Not all updates might get sent downstream, as an internal cache is used to deduplicate consecutive updates to the same key. The rate of propagated updates depends on your input data rate, the number of distinct keys, the number of parallel running Kafka Streams instances, and the configuration parameters for cache size, and commit intervall.
To query the local KeyValueStore it must be obtained via KafkaStreams#store(...):


 KafkaStreams streams = ... // counting words
 ReadOnlyKeyValueStore<String, Long> localStore = streams.store(queryableStoreName, QueryableStoreTypes.<String, Long>keyValueStore());
 String key = "some-word";
 Long countForWord = localStore.get(key); // key must be local (application state is shared over all running Kafka Streams instances)
 
For non-local keys, a custom RPC mechanism must be implemented using KafkaStreams.allMetadata() to query the value of the key on a parallel running instance of your Kafka Streams application.
For failure and recovery the store will be backed by an internal changelog topic that will be created in Kafka. Therefore, the store name defined by the Materialized instance must be a valid Kafka topic name and cannot contain characters other than ASCII alphanumerics, '.', '_' and '-'. The changelog topic will be named "${applicationId}-${storeName}-changelog", where "applicationId" is user-specified in StreamsConfig via parameter APPLICATION_ID_CONFIG, "storeName" is the provide store name defined in Materialized, and "-changelog" is a fixed suffix. You can retrieve all generated internal topic names via Topology.describe().

Type Parameters:
VR - the value type of the aggregated KTable
Parameters:
initializer - an Initializer that provides an initial aggregate result value
adder - an Aggregator that adds a new record to the aggregate result
subtractor - an Aggregator that removed an old record from the aggregate result
materialized - the instance of Materialized used to materialize the state store. Cannot be null
Returns:
a KTable that contains "update" records with unmodified keys, and values that represent the latest (rolling) aggregate for each key

For KGroupedStream aggregate() you need an initializer, an adder, a Serde and a StateStore name (name of your aggregation)
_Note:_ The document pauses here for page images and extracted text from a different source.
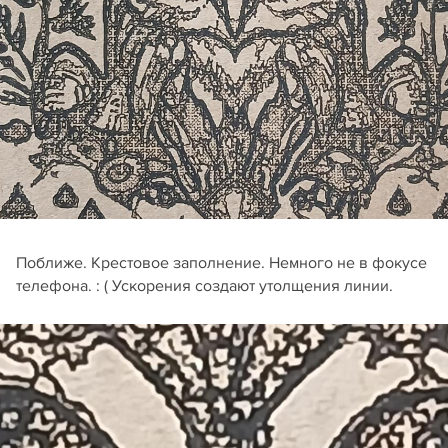
Поближе. Крестовое заполнение. Немного не в фокусе
телефона. : ( Ускорения создают утолщения линии.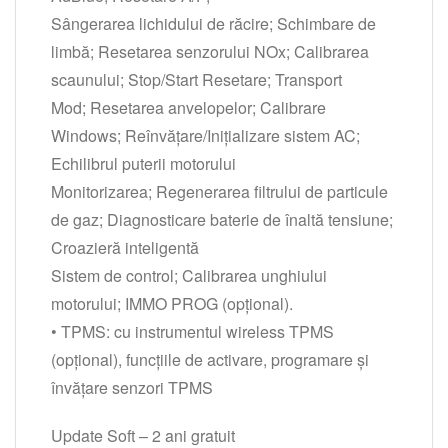
Sângerarea lichidului de răcire; Schimbare de
limbă; Resetarea senzorului NOx; Calibrarea
scaunului; Stop/Start Resetare; Transport
Mod; Resetarea anvelopelor; Calibrare
Windows; Reînvățare/Inițializare sistem AC;
Echilibrul puterii motorului
Monitorizarea; Regenerarea filtrului de particule
de gaz; Diagnosticare baterie de înaltă tensiune;
Croazieră inteligentă
Sistem de control; Calibrarea unghiului
motorului; IMMO PROG (opțional).
• TPMS: cu instrumentul wireless TPMS
(opțional), funcțiile de activare, programare și
învățare senzori TPMS
Update Soft – 2 ani gratuit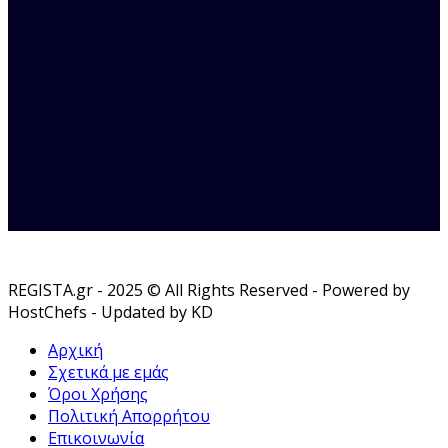
REGISTA.gr - 2025 © All Rights Reserved - Powered by
HostChefs - Updated by KD
Αρχική
Σχετικά με εμάς
Όροι Χρήσης
Πολιτική Απορρήτου
Επικοινωνία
For KGroupedTable aggregate() you need an initializer, an adder, a substractor, a Serde and a StateStore name (name of your aggregation)
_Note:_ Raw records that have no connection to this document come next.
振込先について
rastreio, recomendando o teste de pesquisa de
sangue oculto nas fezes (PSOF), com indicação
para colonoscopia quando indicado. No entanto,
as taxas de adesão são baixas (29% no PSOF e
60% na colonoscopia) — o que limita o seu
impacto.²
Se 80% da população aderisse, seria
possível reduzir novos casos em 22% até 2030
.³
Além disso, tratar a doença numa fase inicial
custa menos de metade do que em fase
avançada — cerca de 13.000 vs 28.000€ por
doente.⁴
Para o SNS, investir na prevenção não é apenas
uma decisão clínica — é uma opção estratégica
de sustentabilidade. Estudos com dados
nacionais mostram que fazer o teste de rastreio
substractor is used for keep current state of data, if key1, value1 is updated to key1, value2 then by count we will got key1, (count of value1 - 1)

Why do we need substractor in KGroupedTable, but not in KGroupedStream? Because in Stream we only will perform insert operation, which for aggregate() could be handled with add. In KGroupedTable we perform not only insert, but also update/delete, that's why we need a substractor for it.